There are some limitations of our study. It should be stated, that in the isolated from the euthanized animal tissue, except for the cells of the tissue itself, there will be some cells present in the blood vessels, thus the peripheral immune cells. Those will became the part of the cells subjected to analysis. Further, only a few microglial markers were used to assess the microglia phenotype. Our study was the preliminary research aiming to analyze the possible changes in the microglia phenotype, which reflects the immune activity in the CNS depending on the treatment protocol applied. Those had two variables; the time of the treatment application, and the presence/absence of an additional low dose of Cy. This resulted in great number of experimental groups to analyze. Nevertheless, results clearly showed that treatment during the symptomatic phase of the EAE is more beneficial, and further, more detailed analysis is needed.

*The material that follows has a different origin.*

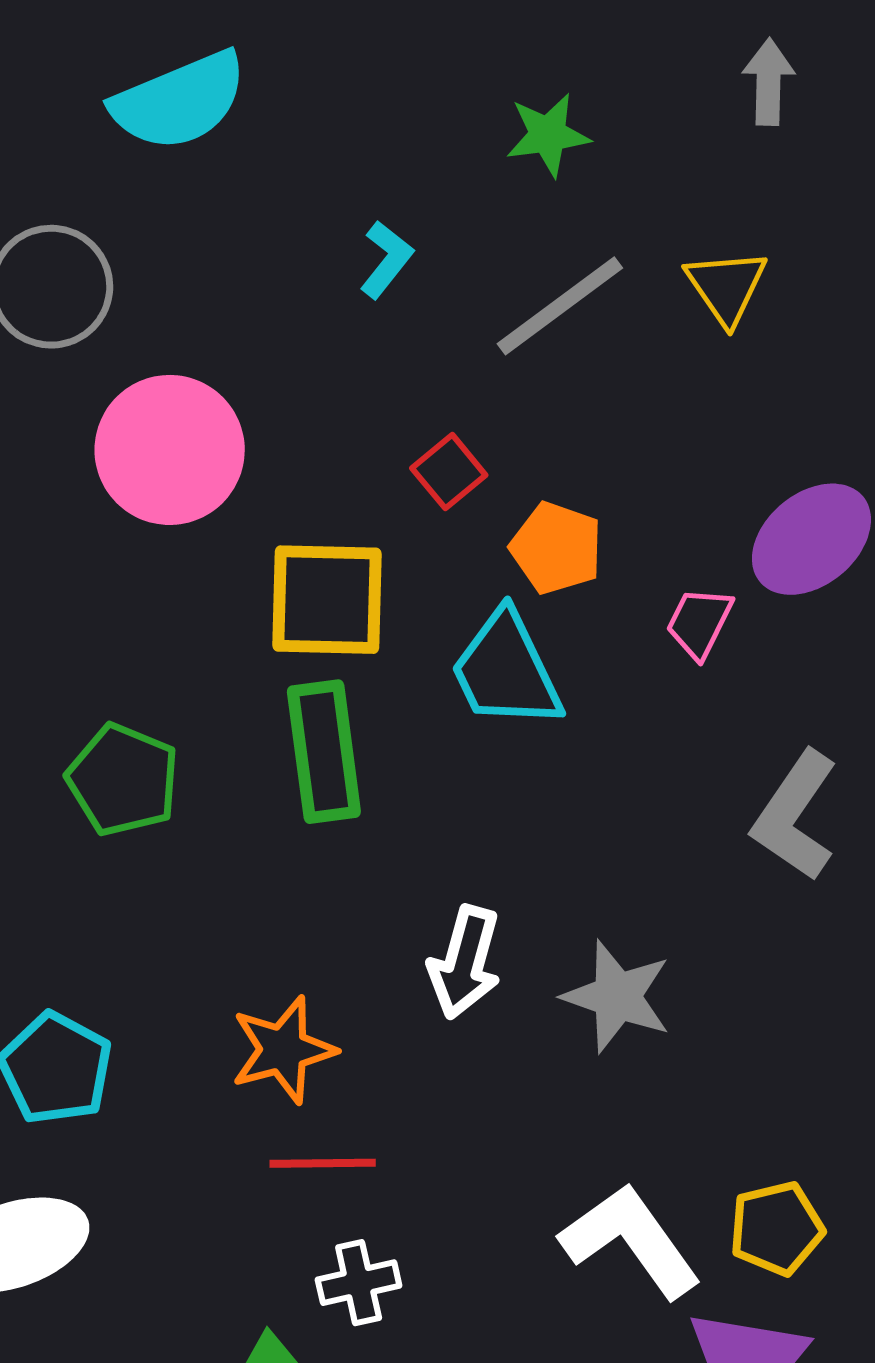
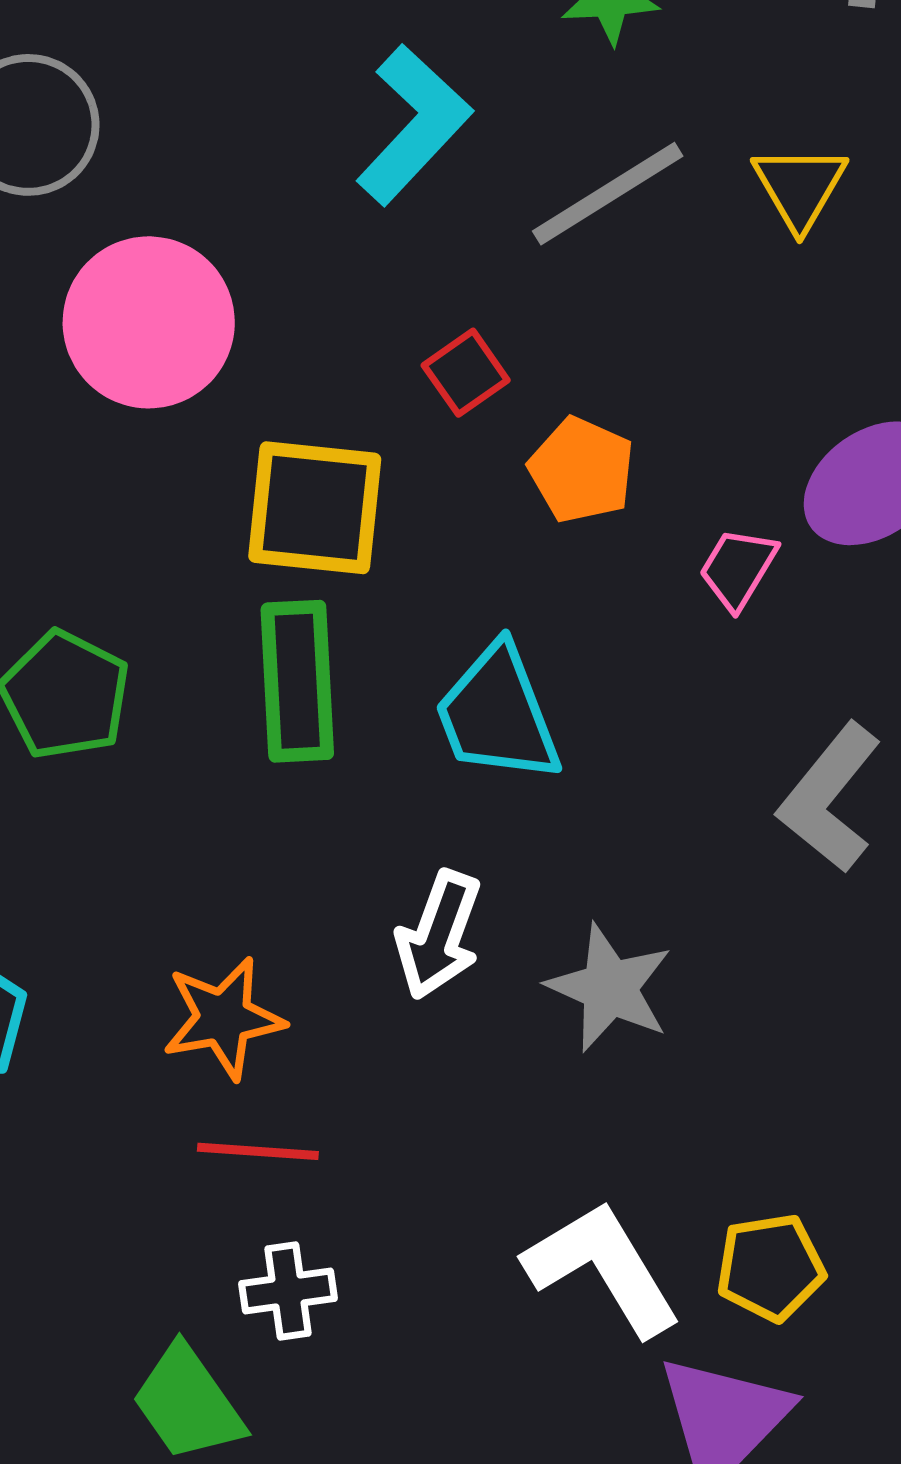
cyan L-shape: (386, 259) -> (414, 125), size x1.8
cyan trapezoid: (506, 670) -> (498, 714), moved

To conclude, microglia, as the resident immune cells, participate in the inflammatory processes in the CNS accompanying neurodegenerative diseases such as MS. Differential phenotype of pro- or anti-inflammatory characteristic ensures the engagement of microglia both in the active phase of the disease, but also may contribute to repair and remyelination of surrounding tissue after the inflammation resolution. This underlines the importance of the therapies which influence the microglia and may change their phenotype towards M2, what would be beneficial not only for inhibiting the immune process but also for tissue regeneration.